The Bud Billiken Club was a social club for African–American youth in Chicago, Illinois, established in 1923, by the Chicago Defender founder Robert Sengstacke Abbott and its editor, Lucius Harper. The Bud Billiken Club was formed as part of the Defender Junior, the children's page in the newspaper, to encourage reading, appropriate social conduct, and involvement in the community, among the young people of Chicago. Since 1972, the Bud Billiken Club has been known as Bud Billiken Youth. 90 years after it was founded, the organization has grown into a year-round program that supports youth with financial and academic help. They also continue to shine the light on outstanding young people who might have otherwise gone unnoticed.

== History ==
Initially, Abbott had created a day for the members of the Bud Billiken Club and the youth who sold his newspapers to be an annual November event. However, by 1929 the day of fun had morphed into a summer-time celebration and parade, dubbed in 1929 as the Bud Billiken Day Parade. The parade is noted as the largest parade and picnic of its kind in the United States, and draws over a million viewers each year. The Club was dedicated to supporting Chicago’s black youth, and frequently paid tribute to outstanding individuals. In 1935, the Club honored Cleotis Brittenum of Holly Springs, Mississippi for selling more Defender subscriptions “than any other Billiken.” At the annual Parade Cleotis rode in style on a white and gold float with the American Legion Drum and Bugle Corps broadcasting his ride through the South Side.

===Origins===
The billiken, a smiling, rotund, elfin creature, popular in the early 1900s, became the mascot for the Bud Billiken Club when Abbott spotted a jolly deity on the door of a Chinese restaurant; upon learning that the jolly deity was the protector of children, he adopted the billiken as mascot of the Club. It was believed to be a character in Chinese mythology, but was actually created by an American woman in 1908. Nevertheless, the figure still represented the guardian angel and patron of children.

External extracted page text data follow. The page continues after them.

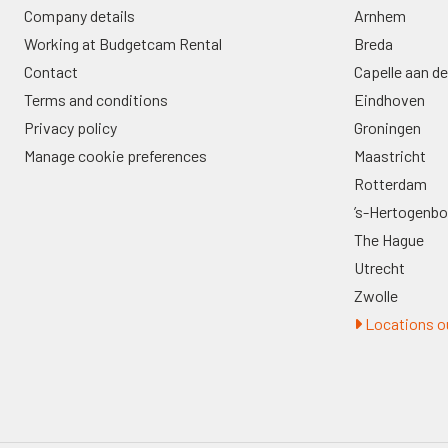
Company details
Arnhem
Working at Budgetcam Rental
Breda
Contact
Capelle aan de
Terms and conditions
Eindhoven
Privacy policy
Groningen
Manage cookie preferences
Maastricht
Rotterdam
’s-Hertogenb
The Hague
Utrecht
Zwolle
Locations ou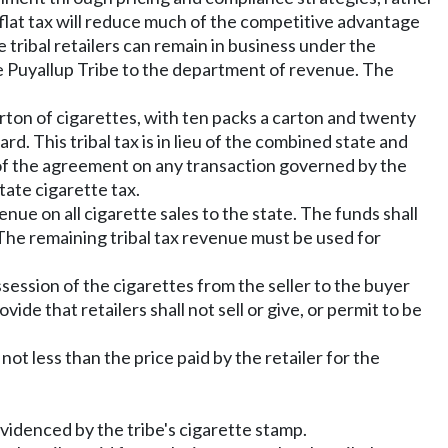
 a flat tax will reduce much of the competitive advantage
e tribal retailers can remain in business under the
e Puyallup Tribe to the department of revenue. The
rton of cigarettes, with ten packs a carton and twenty
d. This tribal tax is in lieu of the combined state and
m of the agreement on any transaction governed by the
tate cigarette tax.
nue on all cigarette sales to the state. The funds shall
 The remaining tribal tax revenue must be used for
ssession of the cigarettes from the seller to the buyer
ide that retailers shall not sell or give, or permit to be
 not less than the price paid by the retailer for the
 evidenced by the tribe's cigarette stamp.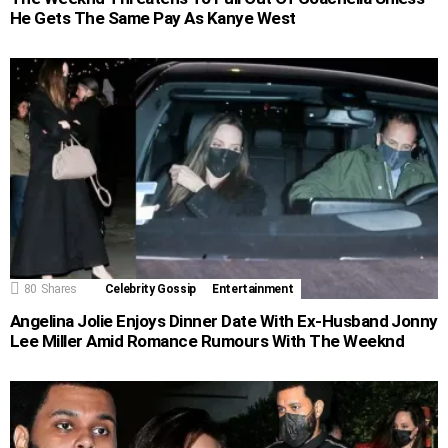
He Gets The Same Pay As Kanye West
80
Shares
Celebrity Gossip
Entertainment
Angelina Jolie Enjoys Dinner Date With Ex-Husband Jonny
Lee Miller Amid Romance Rumours With The Weeknd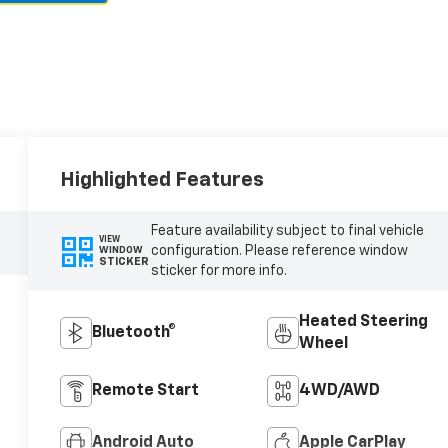
Highlighted Features
Feature availability subject to final vehicle
VIEW
configuration. Please reference window
WINDOW
STICKER
sticker for more info.
Heated Steering
Bluetooth®
Wheel
Remote Start
4WD/AWD
Android Auto
Apple CarPlay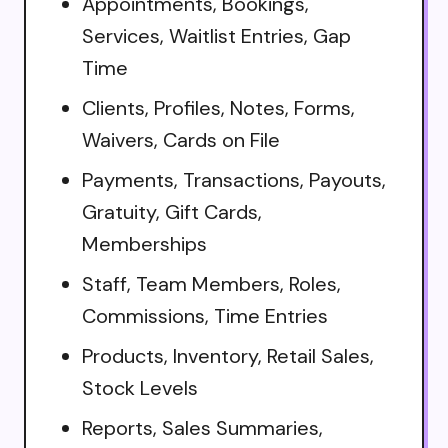
Appointments, Bookings,
Services, Waitlist Entries, Gap
Time
Clients, Profiles, Notes, Forms,
Waivers, Cards on File
Payments, Transactions, Payouts,
Gratuity, Gift Cards,
Memberships
Staff, Team Members, Roles,
Commissions, Time Entries
Products, Inventory, Retail Sales,
Stock Levels
Reports, Sales Summaries,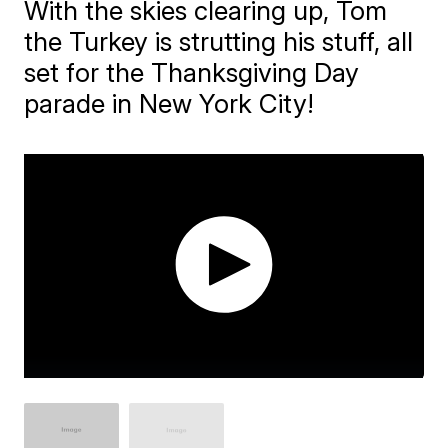
With the skies clearing up, Tom
the Turkey is strutting his stuff, all
set for the Thanksgiving Day
parade in New York City!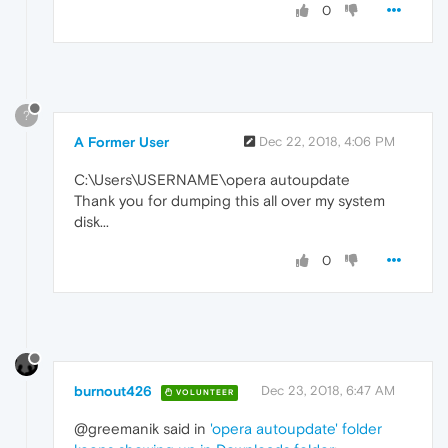
0
?
A Former User
Dec 22, 2018, 4:06 PM
C:\Users\USERNAME\opera autoupdate
Thank you for dumping this all over my system
disk...
0
burnout426
Dec 23, 2018, 6:47 AM
VOLUNTEER
@greemanik said in
'opera autoupdate' folder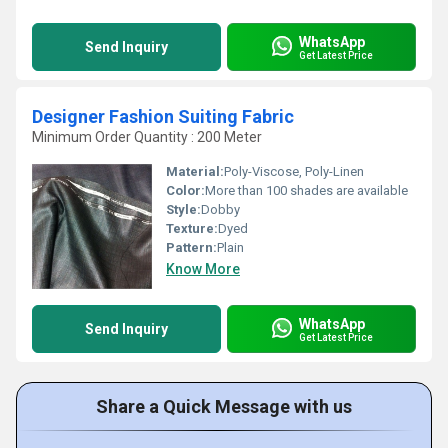
WhatsApp
Send Inquiry
Get Latest Price
Designer Fashion Suiting Fabric
Minimum Order Quantity : 200 Meter
Material:
Poly-Viscose, Poly-Linen
Color:
More than 100 shades are available
Style:
Dobby
Texture:
Dyed
Pattern:
Plain
Know More
WhatsApp
Send Inquiry
Get Latest Price
Share a Quick Message with us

Later in 1923, the eleven-year-old boy Willard Motley submitted a drawing to the Chicago Defender of a pudgy and cheerful boy, which Abbott named the "new Billikin" and placed on the paper’s children’s page, the Defender Junior. Known as “the first Billiken,” Motley continued to pen drawings for the Defender Junior for the next seven years.

The name "Bud Billiken" is a pseudonym that Abbott selected for the organization, combining his own nickname "Bud" with "Billiken."

The “Rules of the Bud Billiken Club” guided youth to take pride in their race and to strive towards middle-class respectability. It was also meant as a way to give underprivileged children a creative outlet and a chance to shine in the limelight. Over the years Bud Billiken became the mascot not only for the children’s page, but for the whole newspaper. Abbott organized dozens of Bud Billiken Clubs nationwide for children who pledged to read the Defender.

===Programs and events===
The Bud Billiken Club sponsors scholarships, and assists young people with job training, internships, and college recruitment. They regularly feature outstanding Chicago youth through their volunteer work and essay contests. The Club also organizes, in conjunction with Chicago Defender Charities, school supply giveaways, reduced rates on computers and Internet service, and even things such as prom dress donations. There is also focus on creating safe communities through conflict resolution and promoting education.

Each year there is a Bud Billiken Contest to determine the Parade's King, Queen and Royal Court. The winners are determined based on the amount of Chicago Defender subscriptions sold and a written and oral essay. The contest is open to children ages eight to eleven and titles include King, Queen, Prince, Princess, Lord, and Lady. Though all are awarded, the King and Queen receive the grand prize of a trip to Disney World. The winners are announced each year at the Bud Billiken Day Parade and participate in "a week of fun", including riding a float in the parade and visiting various places around the city as members of the Royal Court.